Not exactly Shangri-La, but there’s something artful about the way the tobacco barns hug this bend in the Ohio River, something particularly lovely about how the dappled sun glints through the leaves of the trees and dances on the water.

I am visiting Rabbit Hash for the first time in many years, and I see it through a haze of fairy dust. Its residents are old friends who peopled my life in the 1970s and ’80s, before Rabbit Hash was recognized on the National Register of Historic Places, back when it was owned lock, stock, and barrel by native son Lowell “Louie” Scott, who built wood-burning stoves and slept on a roll away bed in the back room of the General Store.

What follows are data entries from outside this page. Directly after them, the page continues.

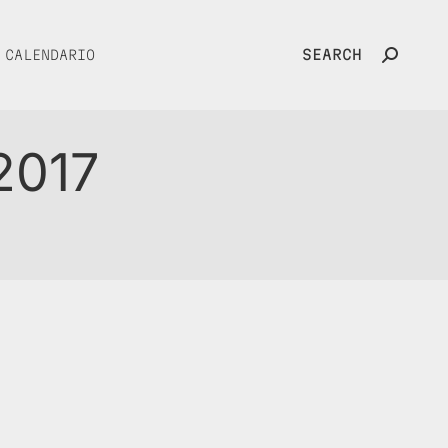
SEARCH
CALENDARIO
Search:
2017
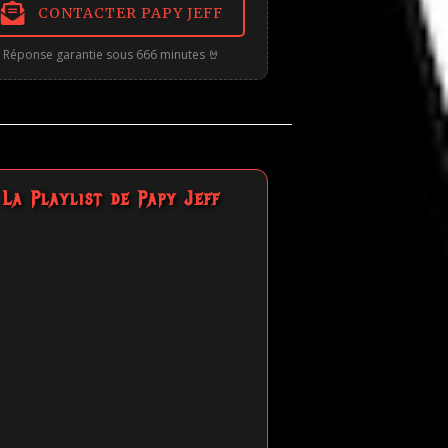
CONTACTER PAPY JEFF
Réponse garantie sous 666 minutes 🤘
La Playlist de Papy Jeff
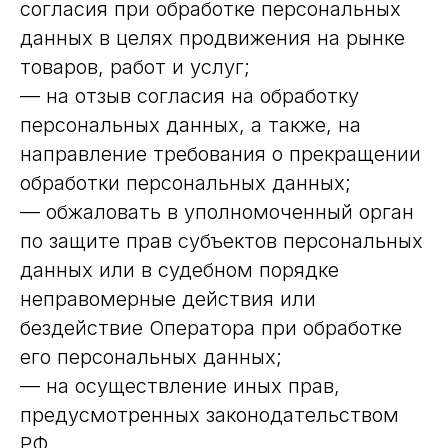
согласия при обработке персональных
данных в целях продвижения на рынке
товаров, работ и услуг;
— на отзыв согласия на обработку
персональных данных, а также, на
направление требования о прекращении
обработки персональных данных;
— обжаловать в уполномоченный орган
по защите прав субъектов персональных
данных или в судебном порядке
неправомерные действия или
бездействие Оператора при обработке
его персональных данных;
— на осуществление иных прав,
предусмотренных законодательством
РФ.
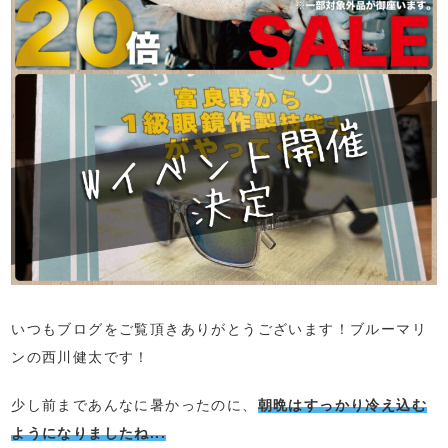
いつもブログをご覧頂きありがとうございます！ブルーマリ
ンの西川健太です！
少し前まであんなに暑かったのに、
朝晩はすっかり冷え込む
ようになりましたね...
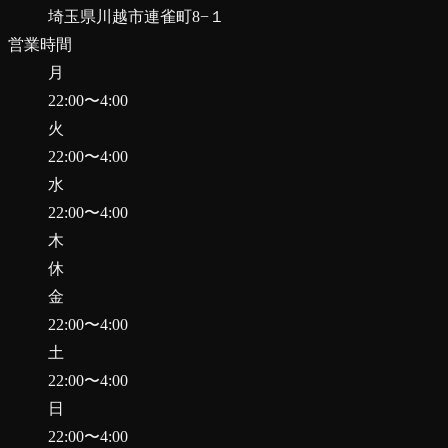
埼玉県川越市連雀町8−１
営業時間
月
22:00
〜
4:00
火
22:00
〜
4:00
水
22:00
〜
4:00
木
休
金
22:00
〜
4:00
土
22:00
〜
4:00
日
22:00
〜
4:00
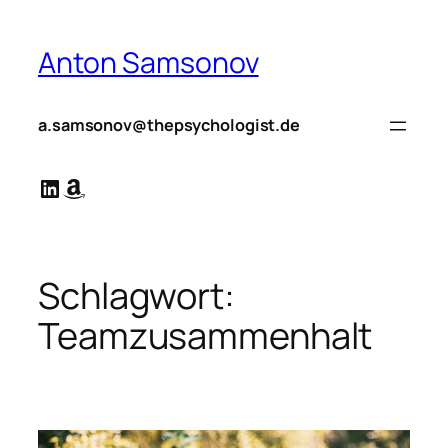
Zum
Inhalt
Anton Samsonov
springen
a.samsonov@thepsychologist.de
LinkedIn
Amazon
Schlagwort:
Teamzusammenhalt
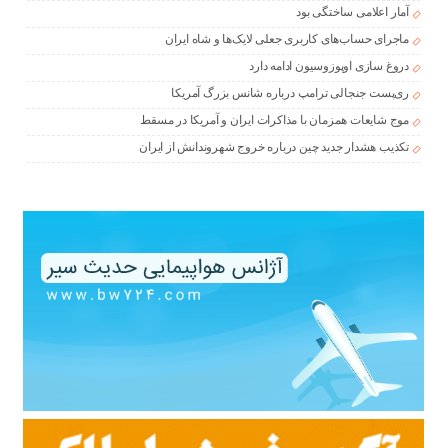
آمار اعلامی ساختگی بود
ماجرای حساب‌های کاربری جعلی لایک‌ها و شاه ایران
دروغ سازی اوپوزوسیون ادامه دارد
ری‌پست جنجالی ترامپ درباره شانس بزرگ آمریکا
موج شایعات همزمان با مذاکرات ایران و آمریکا در مسقط
تکذیب هشدار جدید چین درباره خروج شهروندانش از ایران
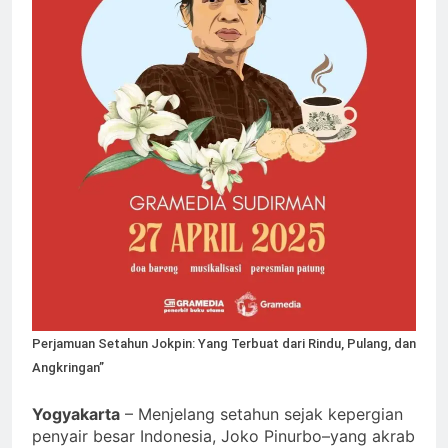
Perjamuan Setahun Jokpin: Yang Terbuat dari Rindu, Pulang, dan
Angkringan”
Yogyakarta
– Menjelang setahun sejak kepergian
penyair besar Indonesia, Joko Pinurbo–yang akrab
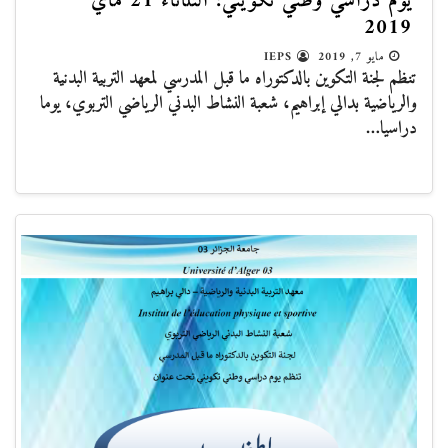
يوم دراسي وطني تكويني: الثلاثاء 21 ماي
2019
مايو 7, 2019
IEPS
تنظم لجنة التكوين بالدكتوراه ما قبل المدرسي لمعهد التربية البدنية
والرياضية بدالي إبراهيم، شعبة النشاط البدني الرياضي التربوي، يوما
دراسيا…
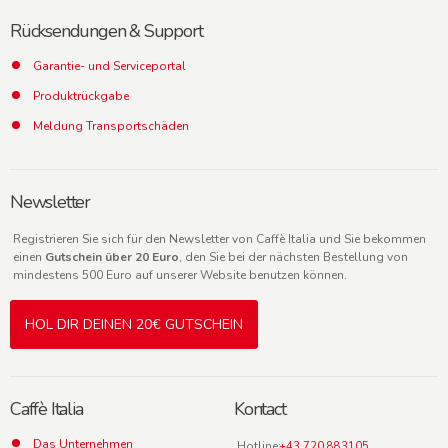
Rücksendungen & Support
Garantie- und Serviceportal
Produktrückgabe
Meldung Transportschäden
Newsletter
Registrieren Sie sich für den Newsletter von Caffè Italia und Sie bekommen
einen
Gutschein über 20 Euro
, den Sie bei der nächsten Bestellung von
mindestens 500 Euro auf unserer Website benutzen können.
HOL DIR DEINEN 20€ GUTSCHEIN
Caffè Italia
Kontact
Das Unternehmen
Hotline:
+43 720 883105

Rabbit Hash might be little more than a memory if it weren’t for Louie, who had the presence of mind to start buying it up when the population dropped to nearly zero. And if it weren’t for the political turn it took a decade and a half ago, it might not even be on the map. Those of us who knew and loved the town always felt that it was natural that Rabbit Hash should rise like cream to the top of the churn. But it took a special election to get the ball rolling.

In 1998, civic leaders called a press conference and declared the town was going to run a dog—several dogs, in fact—for mayor, and that voters were invited to stuff the ballot box with their dough. Each vote cost a dollar, and anyone who owned a dog could buy as many votes for that dog as they could afford. Furthermore, anyone could run, even humans—though it was easy to see early on that the race would go to the dogs: affluent canine owners from all over were spending like it was going out of style.

The race brought all the elements of politics into play: greed, vote-buying, influence-peddling, and newspaper photo ops. Television news got behind the event, too, and Wayne Clyburn and I were asked to do a remote radio broadcast on WNKU from Rabbit Hash.

On the day of the election the temperature was nearly 100 degrees with humidity to match, but it didn’t slow the speechifying. Dog owners wandered from group to group, snapping their suspenders, passing out pamphlets, and brazenly soliciting votes in exchange for zoning restrictions, highway construction, and other promises equally impossible to fulfill.

The race between a black German shepherd named Goofy and a black lab named Herb was especially heated. While Herb was well groomed and made a fine presentation, Goofy showed a tendency toward laziness and looked eager to resume his usual position, sprawled under the front porch of the General Store. One voter was overheard saying, “That’s one sorry hound.” Another: “I wouldn’t elect Goofy for dogcatcher.”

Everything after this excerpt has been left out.